• [GOAL OF THE EXERCISE]: Which lines of the entries below hold the word "LONGi"? Report each of them.

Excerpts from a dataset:
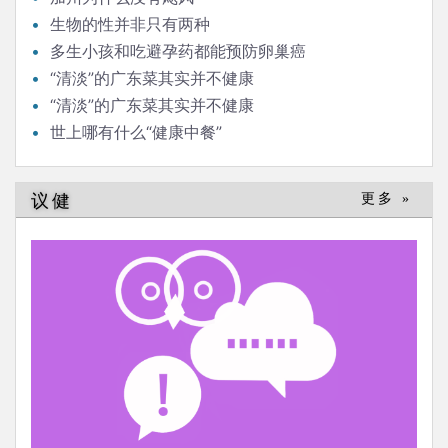
生物的性并非只有两种
多生小孩和吃避孕药都能预防卵巢癌
“清淡”的广东菜其实并不健康
“清淡”的广东菜其实并不健康
世上哪有什么“健康中餐”
议健
更多 »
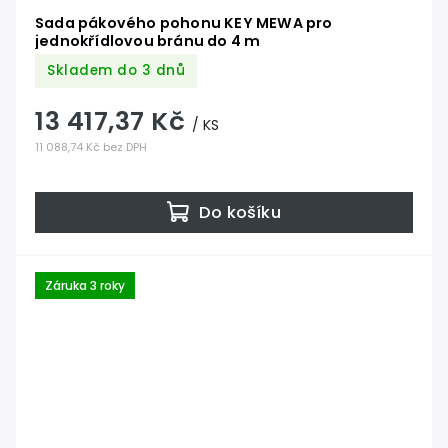
Sada pákového pohonu KEY MEWA pro
jednokřídlovou bránu do 4 m
Skladem do 3 dnů
13 417,37 Kč
/ KS
11 088,74 Kč bez DPH
Do košíku
Záruka 3 roky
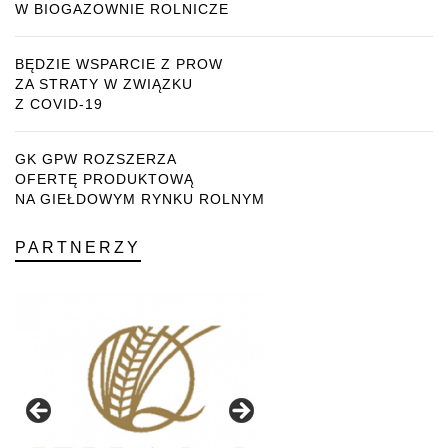
W BIOGAZOWNIE ROLNICZE
BĘDZIE WSPARCIE Z PROW
ZA STRATY W ZWIĄZKU
Z COVID-19
GK GPW ROZSZERZA
OFERTĘ PRODUKTOWĄ
NA GIEŁDOWYM RYNKU ROLNYM
PARTNERZY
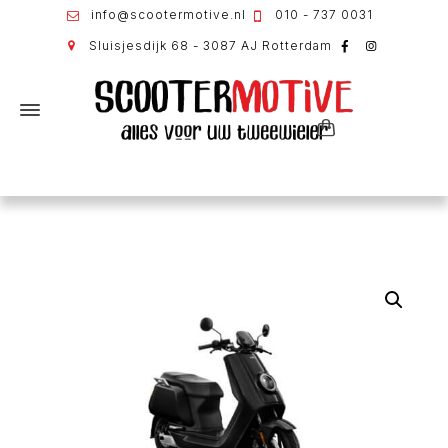
info@scootermotive.nl
010 - 737 0031
Sluisjesdijk 68 - 3087 AJ Rotterdam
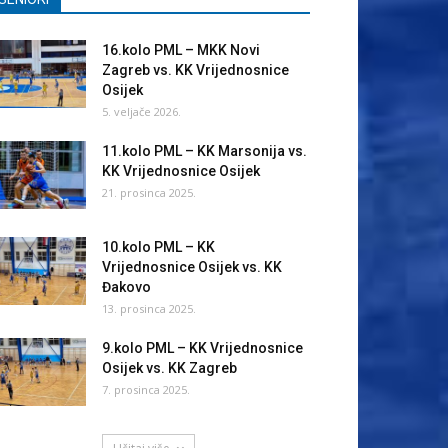
16.kolo PML – MKK Novi
Zagreb vs. KK Vrijednosnice
Osijek
5. veljače 2026.
11.kolo PML – KK Marsonija vs.
KK Vrijednosnice Osijek
21. prosinca 2025.
10.kolo PML – KK
Vrijednosnice Osijek vs. KK
Đakovo
13. prosinca 2025.
9.kolo PML – KK Vrijednosnice
Osijek vs. KK Zagreb
7. prosinca 2025.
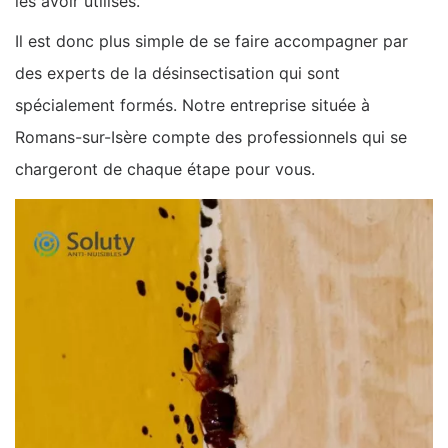
les avoir utilisés.
Il est donc plus simple de se faire accompagner par
des experts de la désinsectisation qui sont
spécialement formés. Notre entreprise située à
Romans-sur-Isère compte des professionnels qui se
chargeront de chaque étape pour vous.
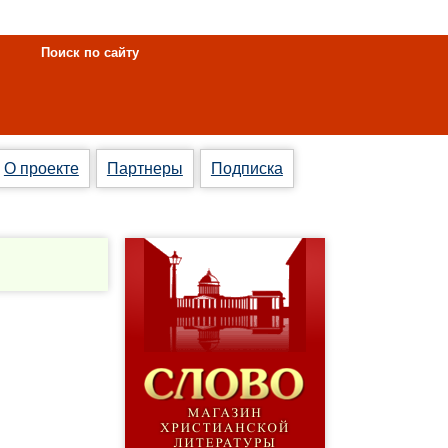
Поиск по сайту
О проекте
Партнеры
Подписка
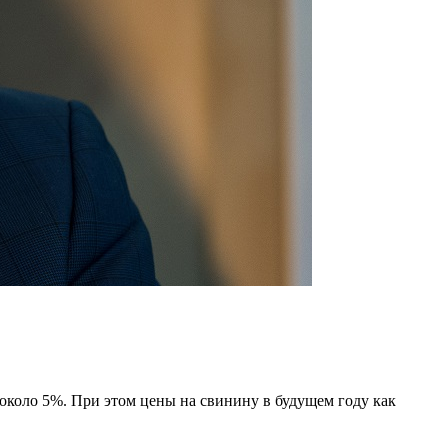
 около 5%. При этом цены на свинину в будущем году как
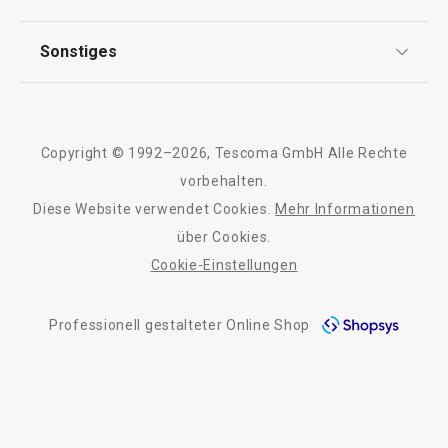
FAQ
Auf Lager
Auf Lager
AGB
TESCOMA Club
Sonstiges
Kontaktformular
Warenkorb
Warenkorb
Design
Garantie
Meilensteine
Trusted Shops
Rücksendung und Reklamation
Über TESCOMA
Copyright © 1992–2026, Tescoma GmbH Alle Rechte
Qualität
Alle Produkte der Linie PRESIDENT Stone
Für Unternehmen
vorbehalten.
Diese Website verwendet Cookies.
Mehr Informationen
Barrierefreiheit
über Cookies.
Cookie-Einstellungen
Professionell gestalteter Online Shop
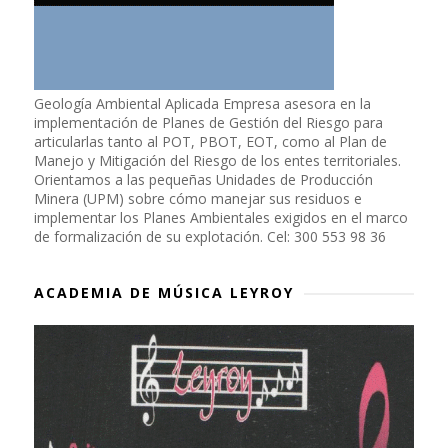
Geología Ambiental Aplicada Empresa asesora en la
implementación de Planes de Gestión del Riesgo para
articularlas tanto al POT, PBOT, EOT, como al Plan de
Manejo y Mitigación del Riesgo de los entes territoriales.
Orientamos a las pequeñas Unidades de Producción
Minera (UPM) sobre cómo manejar sus residuos e
implementar los Planes Ambientales exigidos en el marco
de formalización de su explotación. Cel: 300 553 98 36
ACADEMIA DE MÚSICA LEYROY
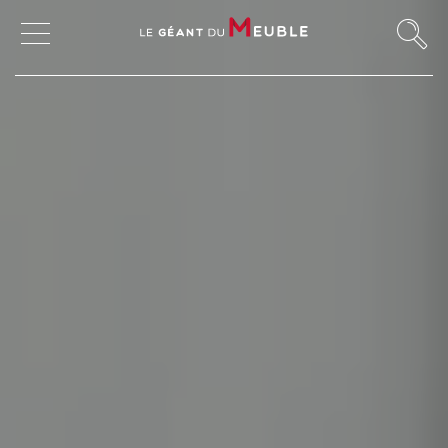
MON COMPTE
MES FAVORIS
MAGASINS
CANAPÉS ET FAUTEUILS
SALLES À MANGER
MEUBLES
TABLES ET CHAISES
CHAMBRES ET RANGEMENTS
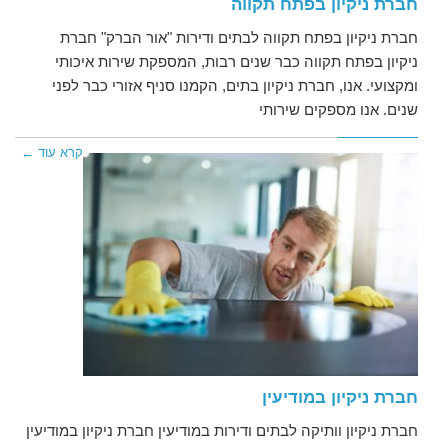
חברת ניקיון בפתח תקווה
חברת ניקיון בפתח תקווה לבתים ודירות "אור הברק" חברת
ניקיון בפתח תקווה כבר שנים רבות, המספקת שירות איכותי
ומקצועי. אנו, חברת ניקיון בתים, הקמנו סניף אזורי כבר לפני
שנים. אנו מספקים שירותי
קרא עוד ←
חברת ניקיון במודיעין
חברת ניקיון וותיקה לבתים ודירות במודיעין חברת ניקיון במודיעין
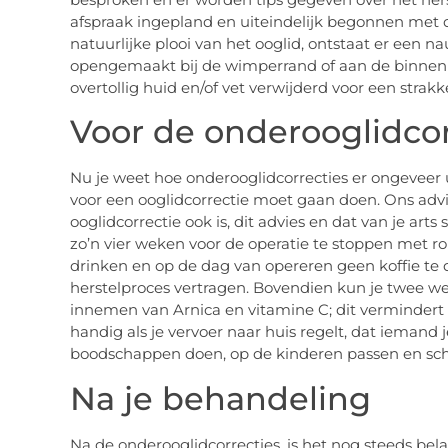
afspraak ingepland en uiteindelijk begonnen met d
natuurlijke plooi van het ooglid, ontstaat er een na
opengemaakt bij de wimperrand of aan de binnenka
overtollig huid en/of vet verwijderd voor een strakk
Voor de onderooglidcor
Nu je weet hoe onderooglidcorrecties er ongeveer ui
voor een ooglidcorrectie moet gaan doen. Ons advie
ooglidcorrectie ook is, dit advies en dat van je art
zo’n vier weken voor de operatie te stoppen met r
drinken en op de dag van opereren geen koffie te d
herstelproces vertragen. Bovendien kun je twee 
innemen van Arnica en vitamine C; dit vermindert 
handig als je vervoer naar huis regelt, dat iemand 
boodschappen doen, op de kinderen passen en s
Na je behandeling
Na de onderooglidcorrecties, is het nog steeds be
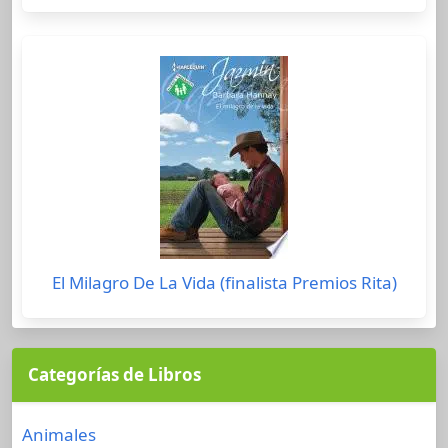
El Milagro De La Vida (finalista Premios Rita)
Categorías de Libros
Animales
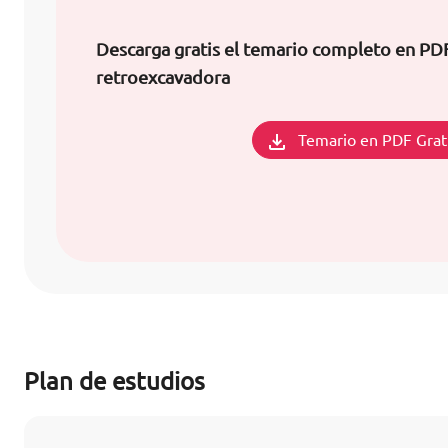
Descarga gratis el temario completo en PDF
retroexcavadora
Temario en PDF Grat
Plan de estudios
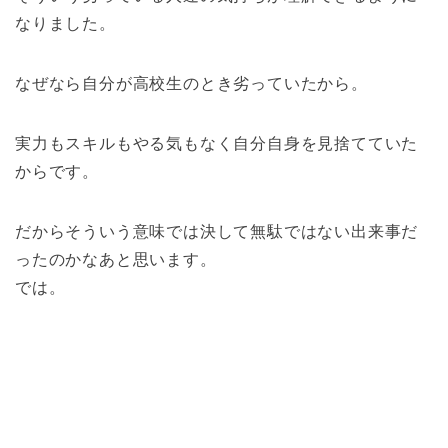
なりました。
なぜなら自分が高校生のとき劣っていたから。
実力もスキルもやる気もなく自分自身を見捨てていた
からです。
だからそういう意味では決して無駄ではない出来事だ
ったのかなあと思います。
では。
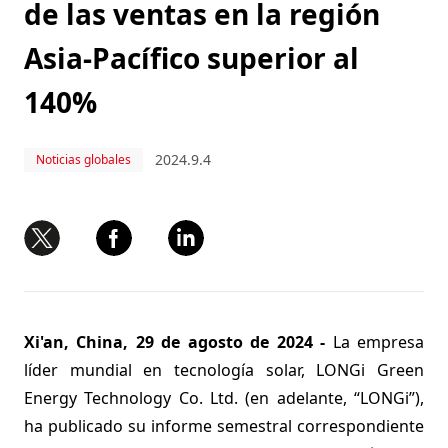
de las ventas en la región
Asia-Pacífico superior al
140%
2024.9.4
Noticias globales
Xi'an, China, 29 de agosto de 2024 -
La empresa
líder mundial en tecnología solar, LONGi Green
Energy Technology Co. Ltd. (en adelante, “LONGi”),
ha publicado su informe semestral correspondiente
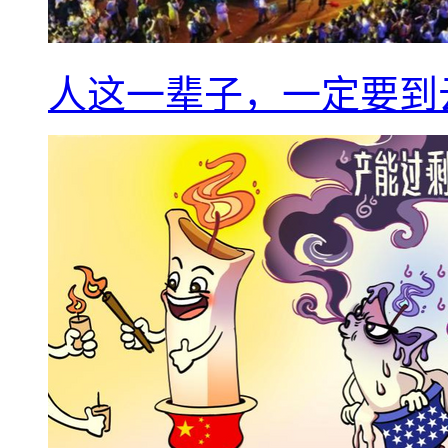
人这一辈子，一定要到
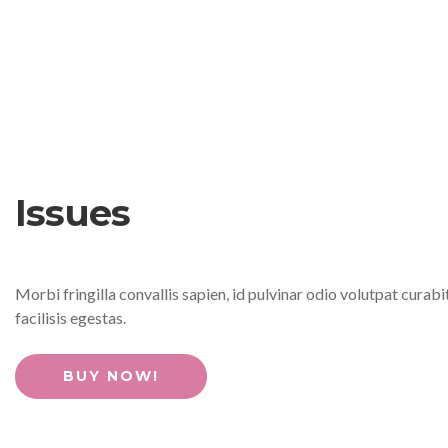
Issues
Morbi fringilla convallis sapien, id pulvinar odio volutpat cura
facilisis egestas.
BUY NOW!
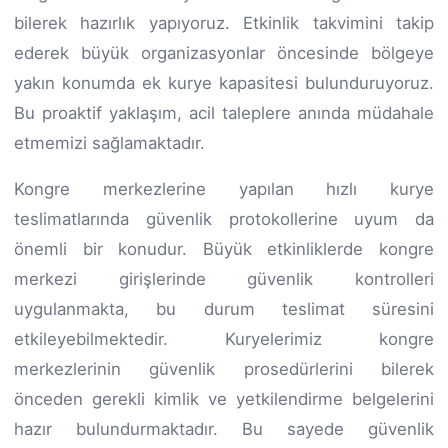
bilerek hazırlık yapıyoruz. Etkinlik takvimini takip
ederek büyük organizasyonlar öncesinde bölgeye
yakın konumda ek kurye kapasitesi bulunduruyoruz.
Bu proaktif yaklaşım, acil taleplere anında müdahale
etmemizi sağlamaktadır.
Kongre merkezlerine yapılan hızlı kurye
teslimatlarında güvenlik protokollerine uyum da
önemli bir konudur. Büyük etkinliklerde kongre
merkezi girişlerinde güvenlik kontrolleri
uygulanmakta, bu durum teslimat süresini
etkileyebilmektedir. Kuryelerimiz kongre
merkezlerinin güvenlik prosedürlerini bilerek
önceden gerekli kimlik ve yetkilendirme belgelerini
hazır bulundurmaktadır. Bu sayede güvenlik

• [ANSWER TO THIS PROBLEM]:
líder mundial en tecnología solar, LONGi Green
Energy Technology Co. Ltd. (en adelante, “LONGi”),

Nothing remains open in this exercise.